Чем не Джойсова продуманность и - одновременно - сверхсимволичность?

О виртуозном владении Джойсом шекспировскими материалами свидетельствует не только начиненный шекспиризмами "Улисс", но и лекции, прочитанные Джойсом в Триесте. В "Джакомо Джойсе" нахожу:

Я разъясняю Шекспира податливому Триесту: Гамлет, промолвил я,

который вежлив к знатным и простолюдинам, груб только с Полонием.

Возможно, озлобленный идеалист, он сможет видеть в лице родителей

своей возлюбленной лишь гротескные попытки со стороны природы

воспроизвести ее образ... Заметили вы это?

Финальный пассаж этой прелюдии к Улиссу тоже помечен шекспировским "мазком":

Неготовность. Голая квартира. Безжизненный дневной свет. Длинный

черный рояль: музыкальный гроб. Дамская шляпа на его краю, с алым

цветком, и зонтик, сложенный.
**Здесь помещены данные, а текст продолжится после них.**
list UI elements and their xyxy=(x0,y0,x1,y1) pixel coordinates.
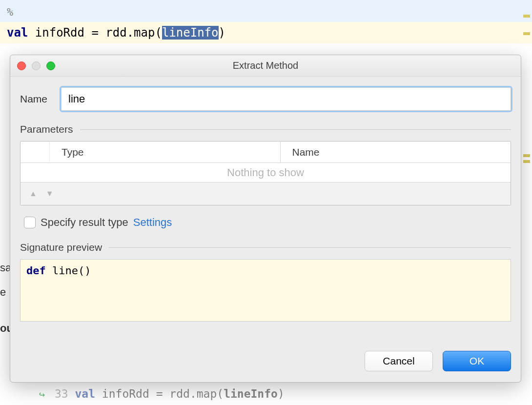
percent-marker: % xyxy=(7,6,13,18)
code-equals: = xyxy=(91,26,105,40)
gutter-mark xyxy=(523,32,530,35)
column-type[interactable]: Type xyxy=(50,142,281,162)
editor-gutter-marks xyxy=(522,0,532,405)
parameters-table: Type Name Nothing to show ▲ ▼ xyxy=(20,141,511,205)
code-text: infoRdd = rdd.map( xyxy=(95,387,224,400)
extract-method-dialog: Extract Method Name Parameters Type Name… xyxy=(10,55,521,383)
parameters-table-header: Type Name xyxy=(20,142,511,163)
keyword-val: val xyxy=(7,26,28,40)
editor-gutter-line: % xyxy=(0,0,532,22)
highlighted-code-line[interactable]: val infoRdd = rdd.map(lineInfo) xyxy=(0,22,532,43)
code-text: ) xyxy=(278,387,285,400)
specify-result-row: Specify result type Settings xyxy=(24,216,507,229)
gutter-mark xyxy=(523,15,530,18)
signature-section-header: Signature preview xyxy=(20,242,511,253)
method-name-input[interactable] xyxy=(61,87,511,111)
dialog-button-row: Cancel OK xyxy=(20,342,511,371)
column-name[interactable]: Name xyxy=(281,142,511,162)
maximize-icon[interactable] xyxy=(46,61,55,70)
divider xyxy=(80,129,511,130)
specify-result-label: Specify result type xyxy=(41,216,128,229)
ok-button[interactable]: OK xyxy=(443,351,511,371)
settings-link[interactable]: Settings xyxy=(133,216,172,229)
gutter-mark xyxy=(523,160,530,163)
parameters-toolbar: ▲ ▼ xyxy=(20,182,511,205)
parameters-label: Parameters xyxy=(20,123,73,135)
window-controls xyxy=(17,61,55,70)
code-varname: infoRdd xyxy=(28,26,91,40)
editor-code-line-bottom: ↪ 33 val infoRdd = rdd.map(lineInfo) xyxy=(39,387,285,400)
divider xyxy=(109,247,511,248)
move-down-icon[interactable]: ▼ xyxy=(46,189,54,198)
code-expr-pre: rdd.map( xyxy=(105,26,162,40)
signature-text: line() xyxy=(46,264,91,277)
selected-identifier[interactable]: lineInfo xyxy=(162,26,219,40)
line-number: 33 xyxy=(55,387,68,400)
cancel-button[interactable]: Cancel xyxy=(365,351,433,371)
gutter-mark xyxy=(523,154,530,157)
return-arrow-icon: ↪ xyxy=(39,388,45,400)
minimize-icon xyxy=(32,61,41,70)
side-text-fragment: e xyxy=(0,286,6,299)
name-row: Name xyxy=(20,87,511,111)
dialog-title: Extract Method xyxy=(233,60,299,71)
name-label: Name xyxy=(20,93,47,105)
keyword-val-dim: val xyxy=(75,387,95,400)
move-up-icon[interactable]: ▲ xyxy=(29,189,37,198)
specify-result-checkbox[interactable] xyxy=(24,217,36,228)
parameters-section-header: Parameters xyxy=(20,123,511,135)
code-bold: lineInfo xyxy=(224,387,278,400)
keyword-def: def xyxy=(26,264,46,277)
signature-preview: def line() xyxy=(20,259,511,322)
column-checkbox xyxy=(20,142,50,162)
close-icon[interactable] xyxy=(17,61,26,70)
dialog-body: Name Parameters Type Name Nothing to sho… xyxy=(10,77,521,382)
dialog-titlebar[interactable]: Extract Method xyxy=(10,55,521,77)
signature-label: Signature preview xyxy=(20,242,102,253)
code-expr-post: ) xyxy=(219,26,225,40)
parameters-empty-text: Nothing to show xyxy=(20,163,511,182)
Ее герб: шлем, алый цвет и тупое копье

на фоне щита, черном.

Это - герб Шекспира.

Отмечают связь Джойса с классической литературой в плане

заимствования сюжетов, некоторых законов создания характеров и,

наконец, даже манеры повествования (Стерн), но самым характерным и

неоспоримым моментом, указывающим на тесную связь Джойса с

литературной традицией, нам представляется некоторая возвышенность,

поэтичность, даже своего рода романтичность стиля "Улисса". К тому же

эта возвышенность не служит только лишь художественным приемом для

достижения эффекта пародийности в "деромантизированном повествовании",

но нередко выполняет функцию, весьма схожую с той, которую мы привыкли

видеть в произведениях Шекспира. Например, музыкально-поэтические

пассажи в "Улиссе", являясь пародиями на Шекспира и различных

представителей классической английской литературы, в то же время

вселяют в читателя возвышенное (пусть даже абстрактное, полученное

"рикошетом" от того или иного классика) настроение, чувство,

необходимое для восприятия любого художественного феномена.
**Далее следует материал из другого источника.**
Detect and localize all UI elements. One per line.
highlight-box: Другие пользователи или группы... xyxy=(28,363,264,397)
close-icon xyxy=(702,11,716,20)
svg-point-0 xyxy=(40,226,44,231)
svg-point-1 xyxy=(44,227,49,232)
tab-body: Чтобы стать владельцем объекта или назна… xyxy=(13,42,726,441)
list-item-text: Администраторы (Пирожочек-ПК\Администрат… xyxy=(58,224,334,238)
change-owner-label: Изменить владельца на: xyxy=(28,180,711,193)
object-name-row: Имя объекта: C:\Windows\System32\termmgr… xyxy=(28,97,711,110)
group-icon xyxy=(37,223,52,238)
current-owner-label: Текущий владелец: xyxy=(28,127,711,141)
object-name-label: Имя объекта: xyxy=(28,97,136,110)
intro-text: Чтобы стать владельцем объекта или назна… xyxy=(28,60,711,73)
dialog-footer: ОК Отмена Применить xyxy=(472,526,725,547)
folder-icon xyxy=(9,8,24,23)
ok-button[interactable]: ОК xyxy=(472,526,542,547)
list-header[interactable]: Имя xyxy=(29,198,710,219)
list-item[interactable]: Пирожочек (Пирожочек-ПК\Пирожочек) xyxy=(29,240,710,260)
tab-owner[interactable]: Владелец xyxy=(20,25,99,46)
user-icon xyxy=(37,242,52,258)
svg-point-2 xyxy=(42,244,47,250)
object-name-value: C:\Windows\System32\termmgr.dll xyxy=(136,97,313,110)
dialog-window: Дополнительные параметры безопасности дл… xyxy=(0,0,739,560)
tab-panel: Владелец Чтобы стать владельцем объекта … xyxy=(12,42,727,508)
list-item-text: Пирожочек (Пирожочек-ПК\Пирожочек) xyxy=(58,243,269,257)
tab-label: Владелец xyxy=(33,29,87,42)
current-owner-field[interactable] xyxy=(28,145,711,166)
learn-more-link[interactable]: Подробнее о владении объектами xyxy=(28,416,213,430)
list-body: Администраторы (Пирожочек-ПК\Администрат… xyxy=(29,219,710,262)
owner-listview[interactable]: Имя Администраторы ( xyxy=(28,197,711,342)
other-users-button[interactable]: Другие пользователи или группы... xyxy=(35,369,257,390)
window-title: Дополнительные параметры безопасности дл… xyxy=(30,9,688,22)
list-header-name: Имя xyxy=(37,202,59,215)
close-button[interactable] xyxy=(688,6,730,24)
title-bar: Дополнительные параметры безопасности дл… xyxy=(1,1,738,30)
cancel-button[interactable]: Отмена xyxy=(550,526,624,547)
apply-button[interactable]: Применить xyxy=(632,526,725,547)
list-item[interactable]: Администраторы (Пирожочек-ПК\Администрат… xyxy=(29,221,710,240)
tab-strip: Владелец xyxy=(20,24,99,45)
Порожденную эпохой суровую необходимость изображать героев

индифферентными Джойс как бы компенсирует тем, что иногда пронизывает

саму атмосферу повествования музыкальным тоном и ритмом.
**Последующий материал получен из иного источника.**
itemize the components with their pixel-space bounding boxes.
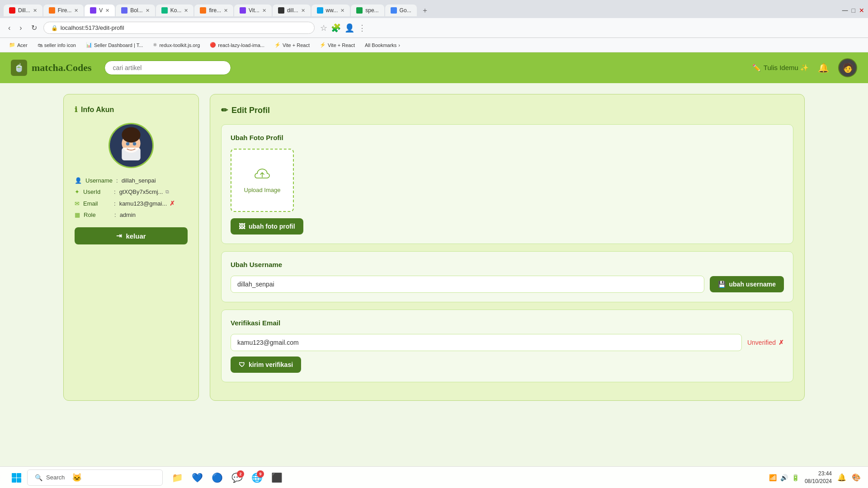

Хотя Джойс в том или другом виде пародирует все классическое

литературное наследие, он в то же время старается собрать в изящное,

завершенное мозаичное целое нескончаемое чередование образцов поэзии и

прозы различных стилей и направлений... И хотя это, конечно, только

внешнее проявление художественной функции старых образцов, однако их

воздействие порождает в творческой лаборатории Джойса новую

художественную форму, которая берет на себя функцию выражения нового

содержания.

Поэтому, пародируя Шекспира, его в то же время используют - для

создания новой художественной ткани.

ШЕКСПИР И БЕККЕТ

Сила творчества Беккета в свободной игре необузданного

воображения и в замечательной взаимной соотнесенности слов и

идей, которая достигает порой шекспировской глубины

прозрения.

Обложка романа С. Беккета "Мэлон умирает"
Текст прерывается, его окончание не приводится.